Construire des obligations américaines rebondir

Les BAB (Taxable Build America Bonds) ont prolongé une récente surperformance par rapport aux obligations du Trésor américain et aux obligations de sociétés malgré un avenir incertain. La semaine dernière, la forte demande des investisseurs a aidé le marché à digérer l'une des semaines les plus lourdes de l'émission de nouveaux BABs observée cette année. Les municipalités qui ont émis des BAB ont profité des faibles taux d'intérêt et de la forte demande de rendement des investisseurs pour émettre de nouvelles obligations. En plus du rendement, des évaluations relativement attrayantes ont également stimulé la demande des investisseurs malgré l'incertitude. Nous pensons que les BAB se sont révélés suffisamment performants sur les marchés financiers pour pouvoir continuer à être utilisés par les investisseurs à la recherche de revenus avec ou sans nouvelle législation pour étendre le programme BAB.

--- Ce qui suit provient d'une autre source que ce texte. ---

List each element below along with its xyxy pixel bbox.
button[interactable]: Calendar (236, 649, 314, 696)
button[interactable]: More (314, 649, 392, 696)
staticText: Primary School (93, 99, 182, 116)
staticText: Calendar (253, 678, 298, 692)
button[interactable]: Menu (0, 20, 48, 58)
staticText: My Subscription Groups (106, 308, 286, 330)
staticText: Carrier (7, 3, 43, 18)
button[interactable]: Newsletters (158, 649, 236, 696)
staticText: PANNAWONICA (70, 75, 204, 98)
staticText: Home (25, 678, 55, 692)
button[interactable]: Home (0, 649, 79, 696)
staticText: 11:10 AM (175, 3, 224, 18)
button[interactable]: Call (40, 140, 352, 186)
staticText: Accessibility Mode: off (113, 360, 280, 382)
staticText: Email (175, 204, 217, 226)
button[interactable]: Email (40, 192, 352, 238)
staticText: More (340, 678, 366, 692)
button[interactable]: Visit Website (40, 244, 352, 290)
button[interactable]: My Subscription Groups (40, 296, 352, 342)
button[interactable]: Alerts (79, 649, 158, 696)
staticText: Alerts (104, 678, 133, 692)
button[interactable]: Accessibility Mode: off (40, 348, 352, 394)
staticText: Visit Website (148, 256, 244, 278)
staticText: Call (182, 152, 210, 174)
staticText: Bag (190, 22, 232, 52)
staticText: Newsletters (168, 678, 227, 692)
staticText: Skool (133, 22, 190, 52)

En juillet, les BAB ont sous-performé leurs homologues imposables alors que la tentative initiale du Congrès d'étendre le programme des BAB au-delà de son échéance de fin d'année 2010 a échoué. L'incertitude a provoqué l'élargissement des différentiels de rendement, ou spreads, entre les BAB et les bons du Trésor et les obligations de sociétés. En août, les nouvelles émissions de BAB ont été les plus faibles depuis juillet 2009, le troisième mois d'existence du programme BABs.
Des évaluations attrayantes couplées à une offre plus faible ont contribué à créer un contexte favorable pour l'acceptation par les investisseurs des nouvelles émissions de la semaine dernière malgré les incertitudes futures.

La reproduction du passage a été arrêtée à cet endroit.